The goal of domain randomisation is to create a simulated data set which is diverse enough such that the real world appears as though it were another variation. As a keystone technique in closing the sim-to-real gap, it enables the application of deep learning to robotics through enormous simulated data sets. Additionally, simulated data can much more easily be acquired for failure modes such as physical crashes or overexertion which can prove either costly or dangerous in real life.
Traditional techniques involve the system identification step, where parameters of the simulation are tuned to match the behaviour of reality as closely as possible. This process is both time consuming and does not include unmodeled physical effects such as non-rigidity, gear backlash, and wear-and-tear. This is referred to as the reality gap.
To test the concept of domain randomisation for sim-to-real transfer, they applied the technique to object localisation from RGB imagery. Ultimately, the detector was accurate to within 1.5 cm in the real world with no need for pre-training on real-world data and robotic grippers successfully grasped objects located at the coordinates they indicated.
By varying the number and type of objects in the scene, their positions, textures, and orientation, number and properties of lights in the scene, and the amount of random noise added to the images, solid sim-to-real transfer was achieved without pre-training on real-world data using a deep convolutional neural network.
An ablation study was performed to determine the sensitivity of the resulting model to various factors. Most interestingly, adding noise appeared to have a negligible effect.
[Learning Agile and Dynamic Motor Skills for Legged Robots](Learning Agile and Dynamic Motor Skills for Legged Robots.pdf)
Published in 2019, this work developed a novel method for training quadrupedal robots in simulation using RL which successfully transfers to real world hardware. It has been cited nearly 2000 times as of February, 2026.
Method
A previously-existing rigid-body simulator with intermittent contact support was used for this work.
Domain randomisation was applied as follows, using 30 different ANYmal models with stochastically sampled inertial properties:
- COM positions, link masses, and joint positions were randomised by adding a noise sampled from U(-2,2) cm, U(-15,15) %, and U(-2,2) cm respectively.
Modelling The Actuation
Supervised learning was used to develop a model which provides an action-to-torque mapping. It produces an output of joint torques given a history of position errors (the actual position subtracted from the commanded position) and velocities.

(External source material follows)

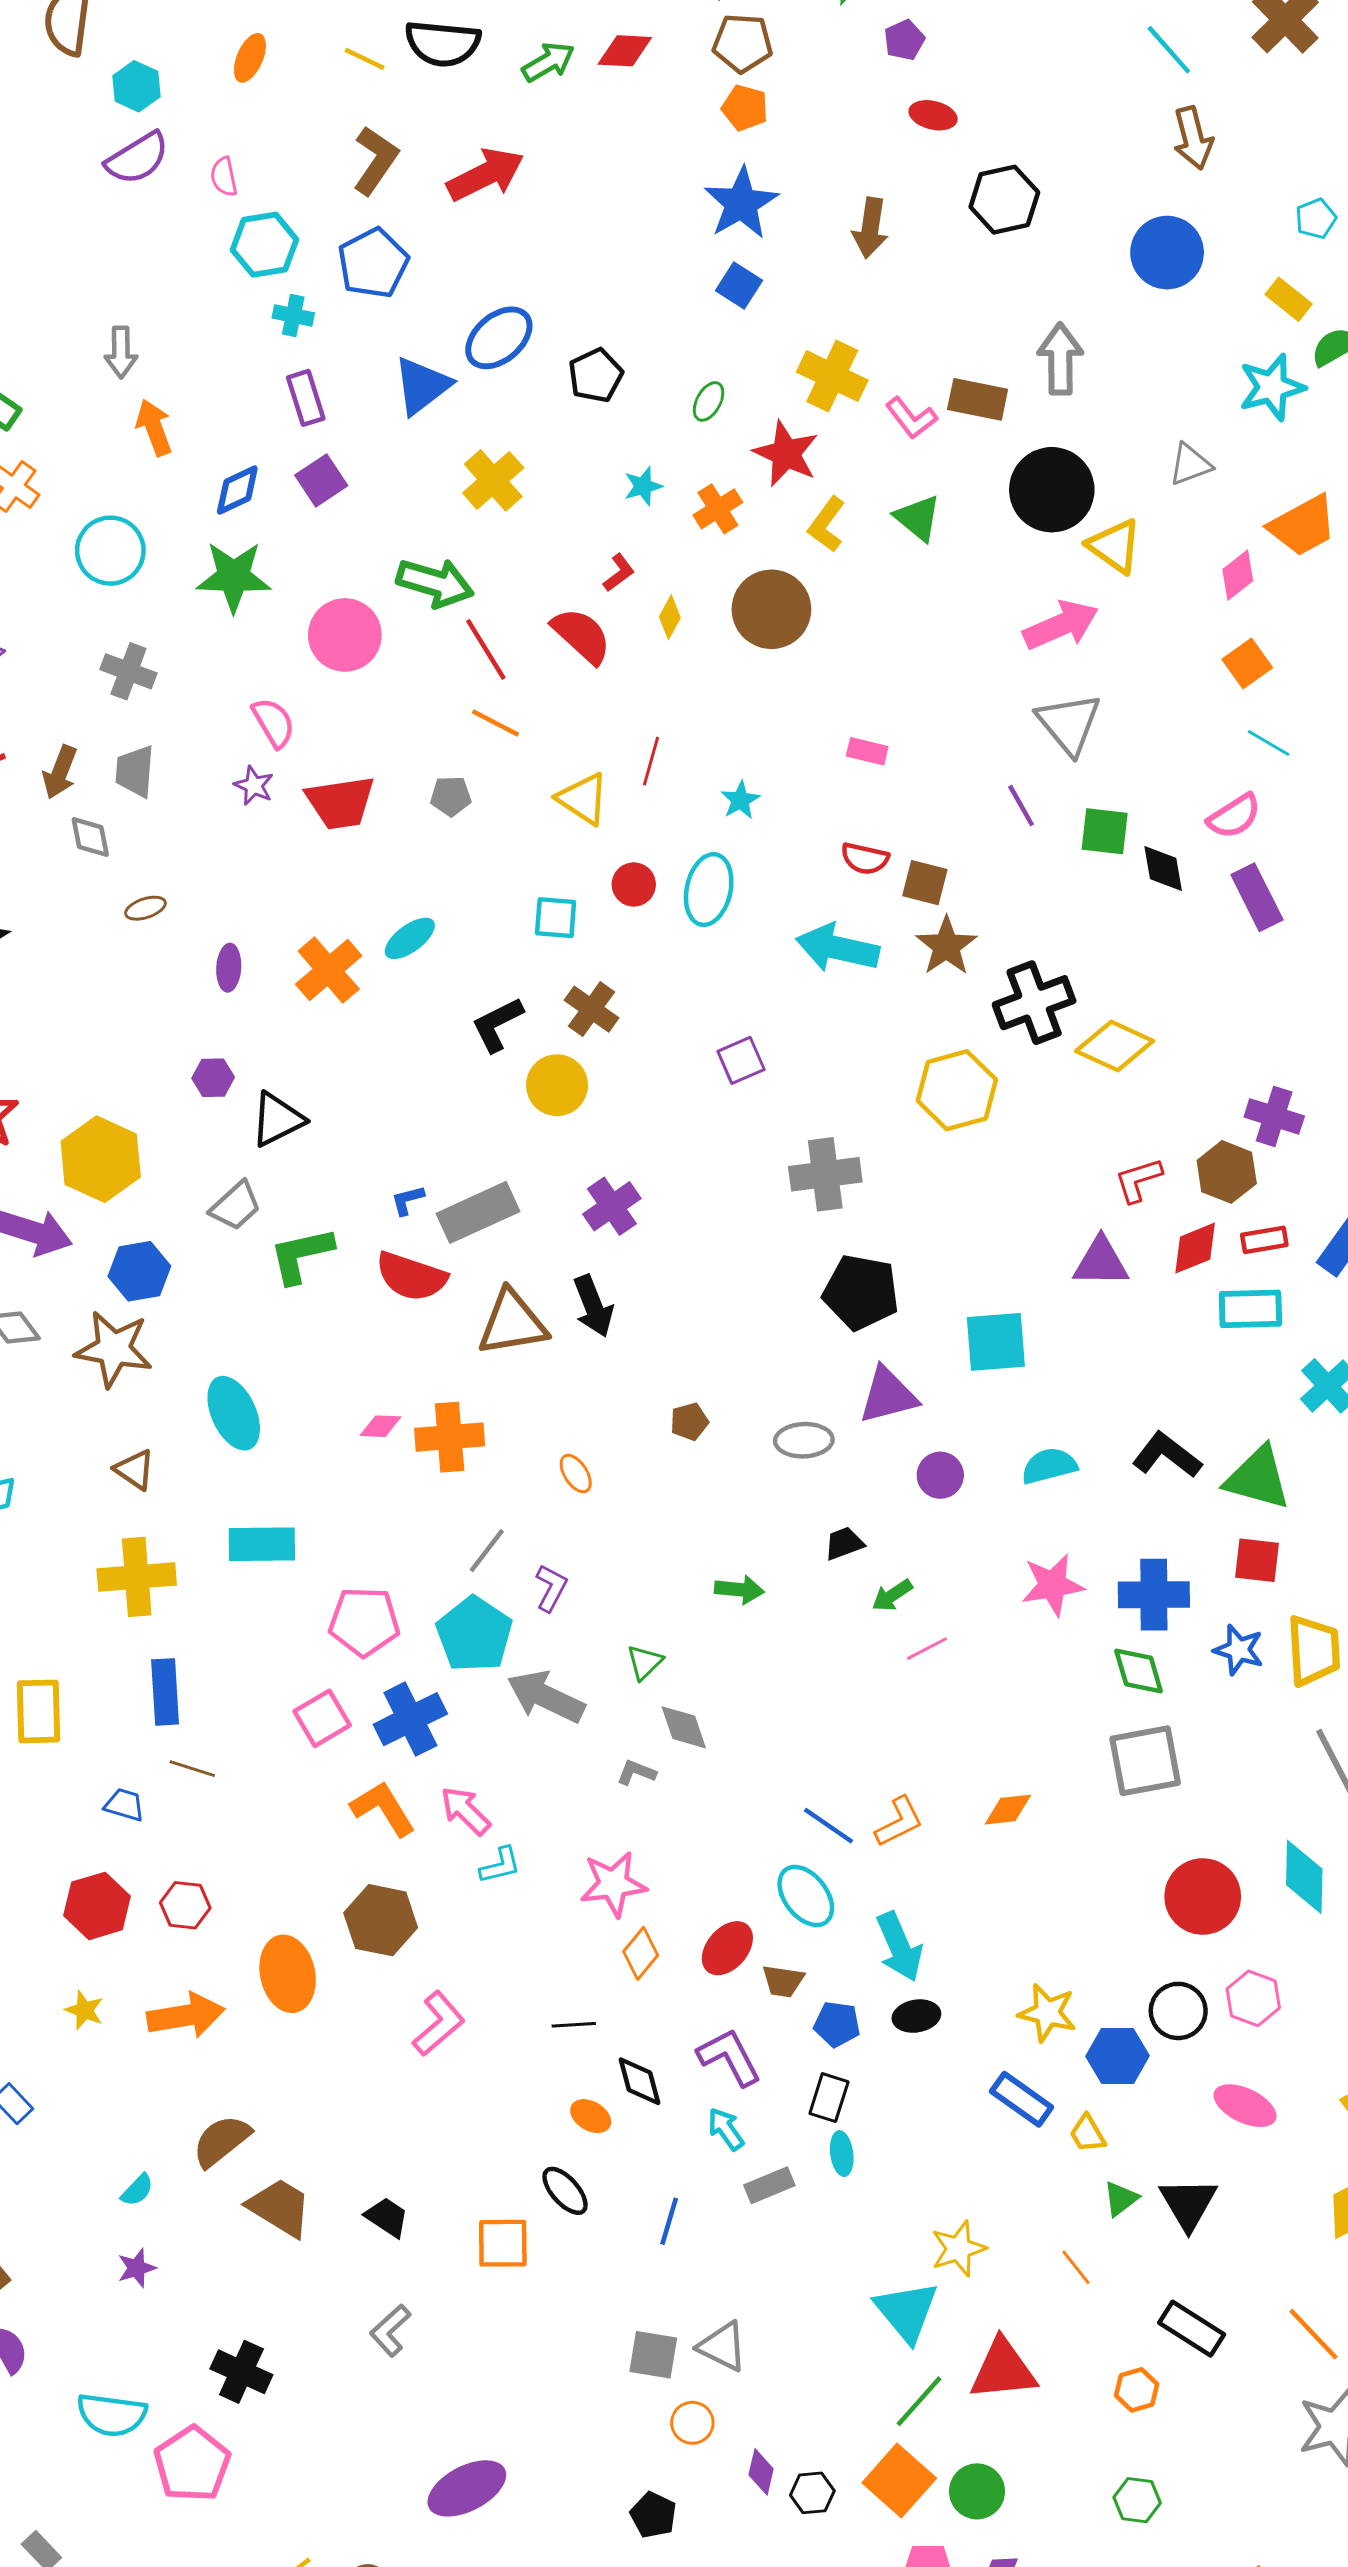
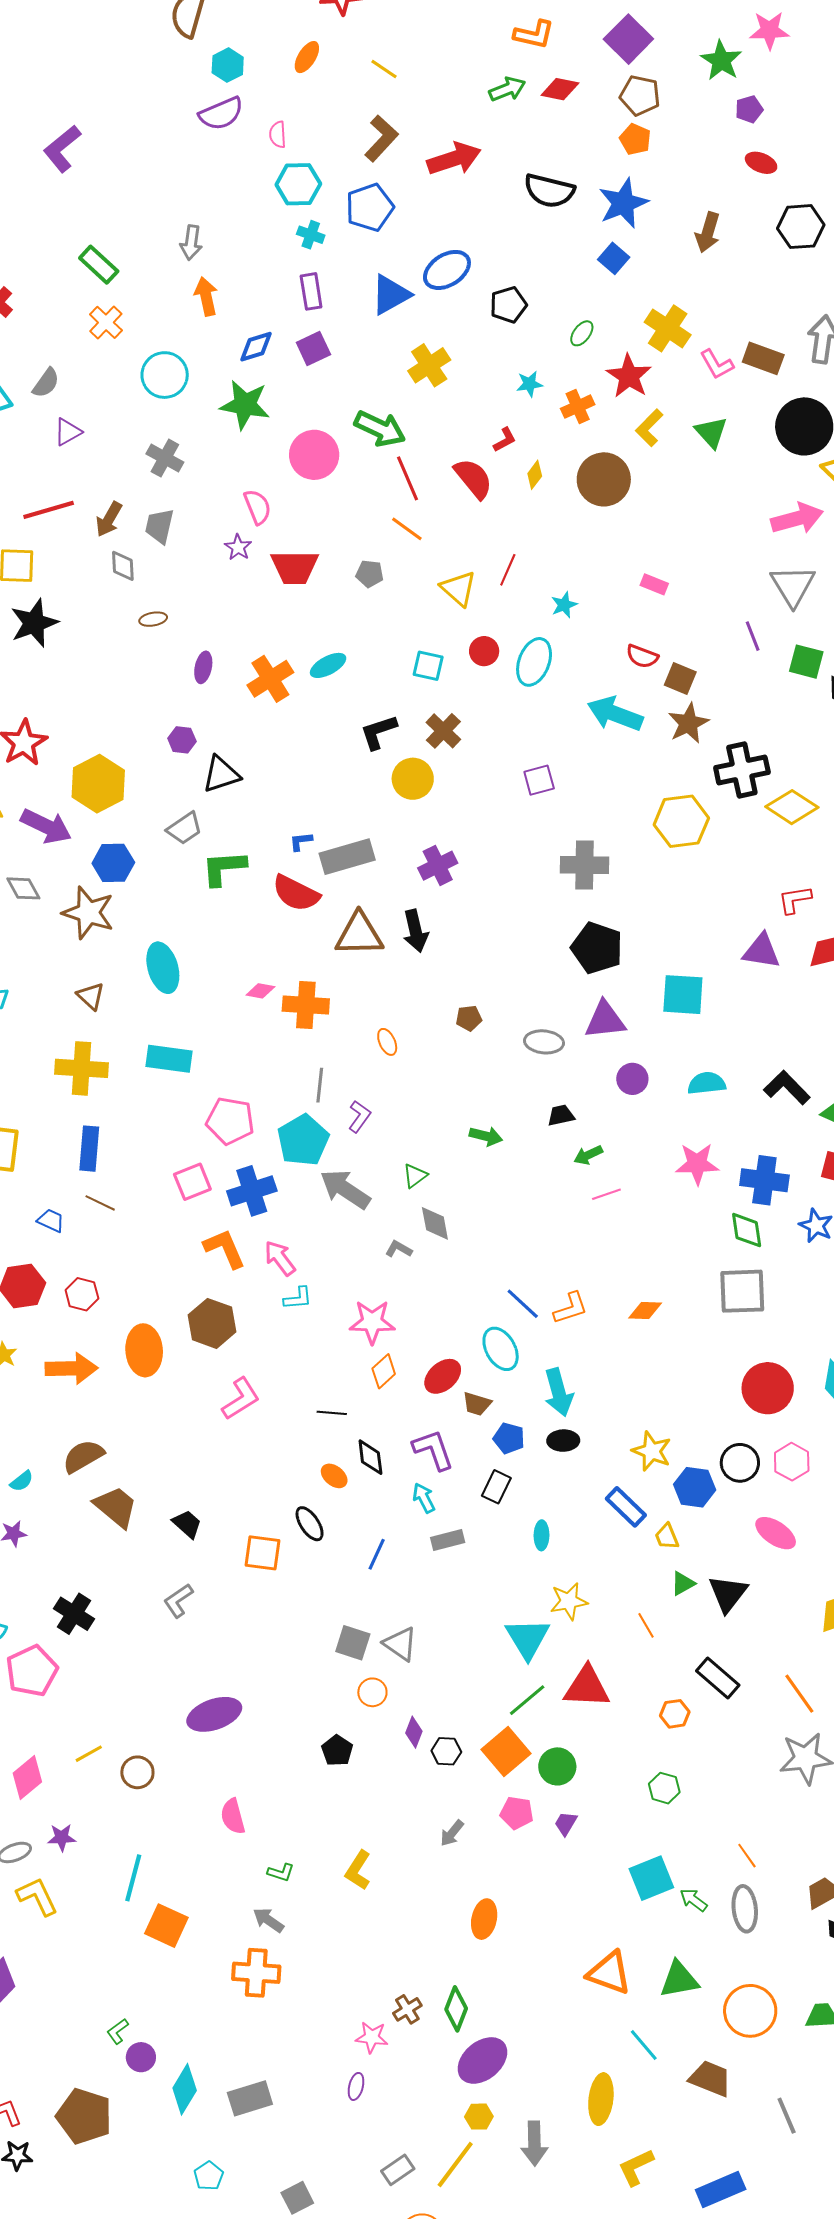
black semicircle: (443, 43) -> (549, 191), moved
gray line: (487, 1551) -> (320, 1085), turned -40
cyan ellipse: (842, 2154) -> (541, 1535), moved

A history consisting of the current state and two past states (t - 0.01 and t - 0.02 seconds) is used. The length of the history is an important attribute to choose. It should be sufficiently longer than the sum of all communication delays and the mechanical response time. In practice, the exact input configuration is tuned based on the validation error.
Noise Is All You Need to Bridge The Sim-To-Real Locomotion Gap
Menlo research are in the early stages of developing their open source bipedal humanoid, Asimov. Along the way they discovered that the leading factor in sim-to-real transfer success was not the accuracy of the MuJoCo physics platform used in their simulations, but the accurate modelling of the robot’s firmware and communications stack in simulation.
This technique is called “Processor-in-the-Loop”, which routes the control loop through the actual firmware stack including threading, timing, and numeric constraints even including an i2c emulator.
Some key takeaways:
- The real robot hardware stack is running, without knowing that it is in a simulation. It knows no difference whether it is talking to an actual or simulated i2c bus.
- Python math and C math often disagree, with Python apparently having infinite precision vs. the constrained floats of embedded C math which yield different answers.
- Modelling CANbus jitter in the control stack helps to catch bugs in CI (Continuous Integration) rather than on the robot, where it’s incredibly difficult and time consuming to debug.
Discussing with them in their Discord server, the slowdown to run processor-in-the-loop during training was about 2 to 3x, which they deemed acceptable.